= Alcohol and cortisol =

Effect of alcohol on the human body

Alcohol and cortisol have a complex relationship. While cortisol is a stress hormone, alcoholism can lead to increased cortisol levels in the body over time. This can be problematic because cortisol can temporarily shut down other bodily functions, potentially causing physical damage.

==Cortisol==

Cortisol is a stress hormone secreted by the adrenal gland, which makes up part of the hypothalamic-pituitary-adrenal (HPA) axis. It is typically released at periods of high stress designed to help the individual cope with stressful situations. Cortisol secretion results in increased heart rate and blood pressure and the temporary shut down of metabolic processes such as digestion, reproduction, growth, and immunity as a means of conserving energy for the stress response. Chronic release of cortisol over extended periods of time caused by long-term high stress can result in:
- Fatigue
- Hypertension
- Ulcers
- Hampered growth
- Cancer
- Accelerated neural degeneration during aging
- Impaired immune system.

== Alcohol and cortisol interactions ==

High cortisol levels have largely been associated with high alcohol consumption, which is likely due to the disregulation (impaired inhibitory control) of the HPA axis.

=== History ===

Research on alcohol's effects on cortisol dates back to the 1950s. Many studies showed a relation between the two; however, they were limited to short-term alcohol ingestion. The first human study to assess the long-term effects of alcohol ingestion on cortisol was conducted in 1966 (Mendelson et al.). They found heightened cortisol levels in both alcoholics and non-alcoholics while actively drinking. Cortisol was overall higher in alcoholics than non-alcoholics, indicating that alcohol has long-term effects on the endocrine system. Also, alcoholics had the highest cortisol levels after drinking stopped, demonstrating symptoms of withdrawal (a hormonal marker of alcohol addiction).

=== Recent findings ===

Recent research supports this strong association between high alcohol use and heightened cortisol levels. In one study, overnight urinary cortisol levels were taken from people who regularly drank a large amount of alcohol versus a small amount of alcohol. People who drank more alcohol had higher cortisol levels and lower heart rate variability (which is controlled by the autonomic nervous system, ANS), suggesting a connection between the HPA axis and the ANS. People who drank more alcohol had higher blood pressure and difficulty sleeping, indicative of heightened cortisol levels.

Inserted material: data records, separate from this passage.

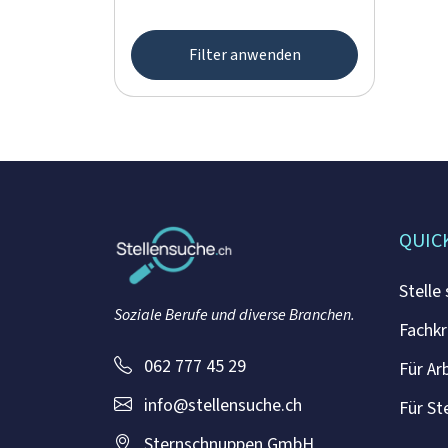
Filter anwenden
QUIC
Stelle
Soziale Berufe und diverse Branchen.
Fachkr
062 777 45 29
Für Ar
info@stellensuche.ch
Für St
Sternschnuppen GmbH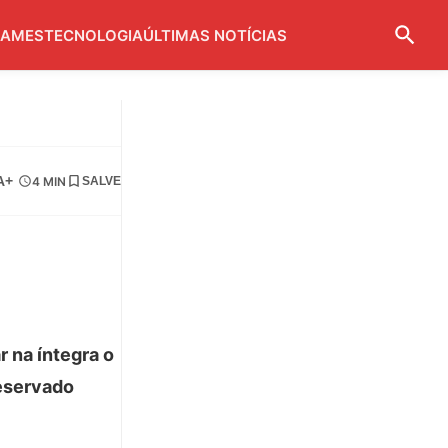
AMES
TECNOLOGIA
ÚLTIMAS NOTÍCIAS
A+
4 MIN
SALVE
 na íntegra o
reservado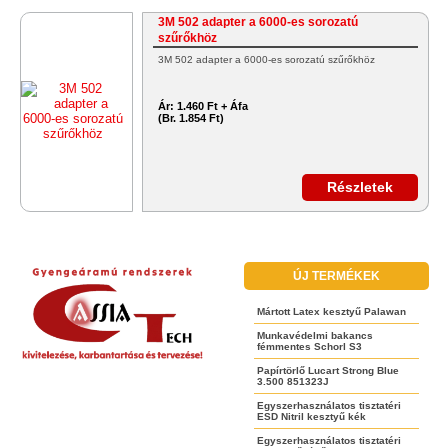
3M 502 adapter a 6000-es sorozatú
szűrőkhöz
3M 502 adapter a 6000-es sorozatú szűrőkhöz
Ár:
1.460 Ft + Áfa
(Br. 1.854 Ft)
Részletek
ÚJ TERMÉKEK
Mártott Latex kesztyű Palawan
Munkavédelmi bakancs
fémmentes Schorl S3
Papírtörlő Lucart Strong Blue
3.500 851323J
Egyszerhasználatos tisztatéri
ESD Nitril kesztyű kék
Egyszerhasználatos tisztatéri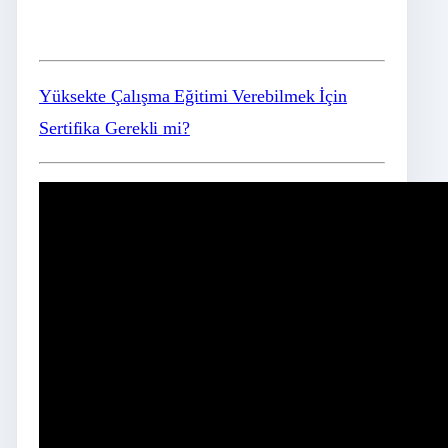
Yüksekte Çalışma Eğitimi Verebilmek İçin
Sertifika Gerekli mi?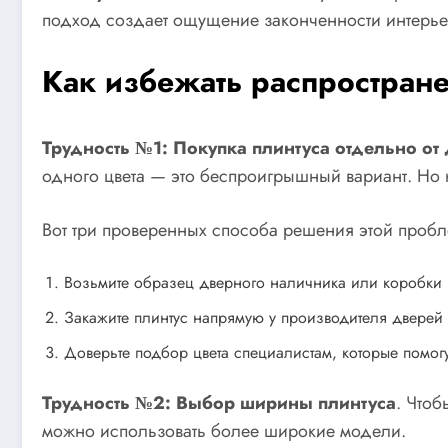
подход создает ощущение законченности интерьер
Как избежать распростран
Трудность №1: Покупка плинтуса отдельно от
одного цвета — это беспроигрышный вариант. Но 
Вот три проверенных способа решения этой проб
Возьмите образец дверного наличника или коробки 
Закажите плинтус напрямую у производителя дверей 
Доверьте подбор цвета специалистам, которые помог
Трудность №2: Выбор ширины плинтуса
. Что
можно использовать более широкие модели.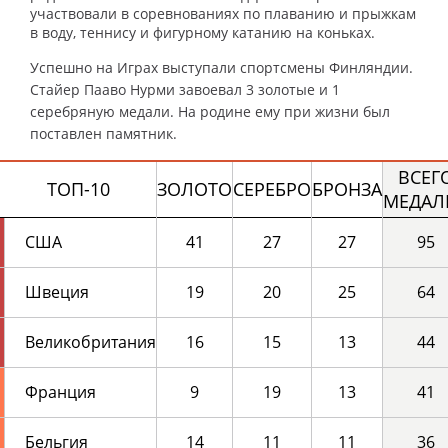
участвовали в соревнованиях по плаванию и прыжкам
в воду, теннису и фигурному катанию на коньках.
Успешно на Играх выступали спортсмены Финляндии.
Стайер Пааво Нурми завоевал 3 золотые и 1
серебряную медали. На родине ему при жизни был
поставлен памятник.
ВСЕГ
ТОП-10
ЗОЛОТО
СЕРЕБРО
БРОНЗА
МЕДАЛ
США
41
27
27
95
Швеция
19
20
25
64
Великобритания
16
15
13
44
Франция
9
19
13
41
Бельгия
14
11
11
36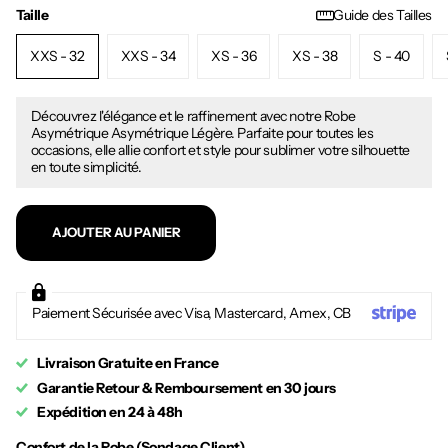
Taille
Guide des Tailles
XXS - 32
XXS - 34
XS - 36
XS - 38
S - 40
Découvrez l'élégance et le raffinement avec notre Robe
Asymétrique Asymétrique Légère. Parfaite pour toutes les
occasions, elle allie confort et style pour sublimer votre silhouette
en toute simplicité.
AJOUTER AU PANIER
Paiement Sécurisée avec Visa, Mastercard, Amex, CB
Livraison Gratuite en France
Garantie Retour & Remboursement en 30 jours
Expédition en 24 à 48h
Confort de la Robe (Sondage Client)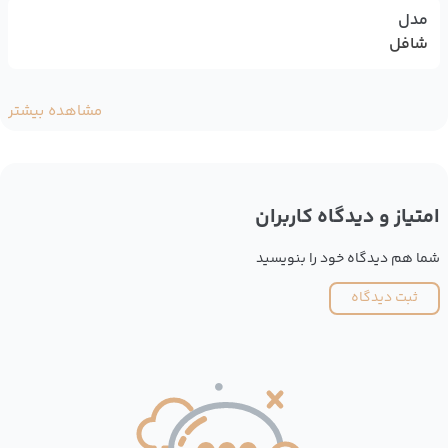
مدل
شافل
مشاهده بیشتر
امتیاز و دیدگاه کاربران
شما هم دیدگاه خود را بنویسید
ثبت دیدگاه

Recent technology has allowed researchers to measure cortisol levels in human hair (showing cumulative cortisol exposure over extended periods of time). This method of measurement has been used to compare long-term cortisol levels in alcoholics, abstinent alcoholics, and non-alcoholics. One recent study revealed that alcoholics had three to four times higher hair cortisol concentrations than abstinent alcoholics or non-alcoholics (consistent with previous research showing periods of alcohol consumption are associated with heightened cortisol levels). Abstinent alcoholics and non-alcoholics had the same low levels of cortisol, suggesting that cortisol levels eventually return to normal after extended cessation.